Among coumarins tested, conferone (6) (Figure 1) was the most potent HDAC inhibitor with IC50 values of 1.06 and 1.17 μM, in HCT116 and HeLa cell lines, respectively. This drimane-type sesquiterpene coumarin ether compound also showed moderate cytotoxicity against all cells with IC50<50 µM. Since the coumarin moiety of sesquiterpene coumarins farnesiferone B (5), conferone (6), feselol (7), ligupersin A (8), conferdione (9) and conferoside (10) were identical; differences in cellular effects were most likely due to the presence of hydrogen bond, arene-arene and hydrophobic interactions that may be specific to active site of the histone deacetylase enzyme. Previous investigations revealed a cytotoxic effect of conferone on human colorectal adenocarcinoma, ovarian carcinoma, lung cancer, melanoma and renal cell lines (26-28). In these studies, conferone alone did not show any considerable cytotoxic activity. Cheraghi et al. (28) showed conferone could induce cytotoxicity activity by apoptosis in HT-29 cells. They have also demonstrated that conferone could induce anti-angiogenic properties by inhibiting in vitro tubulogenesis and reducing the secretion of pro-angiogenic factors. Their study also showed an inherent potency of conferone to bind P-glycoprotein (Pgp) (28). This affinity is in agreement with the observation that a binding site for sesquiterpenes exists within the transmembrane domain of Pgp. Some experiments showed that conferone enhanced the cytotoxicity activity of vinblastine in MDCK-MDR1 cells and vincristine against 5637 cells, these results can be explained by the fact that conferone can probably block Pgps by attachment to these pumps, which results in accumulation of vincristine and vinblastine inside the cells (26). In addition, previous investigations (29-31) have shown that Pgp contributed to the resistance mechanism against some HDAC inhibitors (FK228 and apicidin) since they were substrates of the efflux pump. Our current study indicating that, despite the significant HDAC inhibition after 18 hr treatment with rather wide coumarins (conferone and feselol) concentration, no apparent cytotoxicity was achieved after 48 hr treatment. A possible explanation would be that they may suffer Pgp efflux and not accumulate in the cell over time.

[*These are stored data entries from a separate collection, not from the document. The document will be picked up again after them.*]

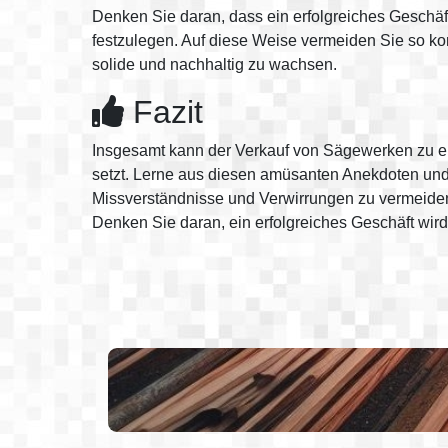
Denken Sie daran, dass ein erfolgreiches Geschäf
festzulegen. Auf diese Weise vermeiden Sie so ko
solide und nachhaltig zu wachsen.
Fazit
Insgesamt kann der Verkauf von Sägewerken zu ein
setzt. Lerne aus diesen amüsanten Anekdoten und 
Missverständnisse und Verwirrungen zu vermeide
Denken Sie daran, ein erfolgreiches Geschäft wird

Peptidase inhibitory activity of test compounds may be considered as one of the main explanation for the relatively potent HDAC inhibition of compounds in contrast to their less pronounced cytotoxicity. Although, results could be affected by this effect and numerous natural products are already known to inhibit trypsin (32, 33), our results was not due to the protease inhibition and the fluorescence-based assay clearly reflect the real HDAC activity.

Conclusion

In the present study persicasulfide A (2), conferone (6) and feselol (7) showed moderate cytotoxicity with IC50 values in the range of 11.76-39.24 μM against cancer cells and potent pan-HDAC inhibitory activity with IC50 values in the range of 1.06-10.73 μM. Conferone was more active than others with a higher potency for HDAC inhibition (1.06- 1.17 μM).

Associated content

Supporting Information

NMR spectra and spectral data for all compounds tested in this study are shown in Figure S1- 16 and Table S1. Column graphs of dose-dependent growth inhibition are shown in Figure S17. Trypsin inhibition of test compounds in the trypsin inhibitory assay are shown in Figure S18.

Conflicts of Interest

The authors declare that there are no conflicts of interest.

Acknowledgment

The results described in this paper were part of student thesis. This research was partially supported by grants from Mashhad University of Medical Sciences Research Council and National Institute for Medical Research Development.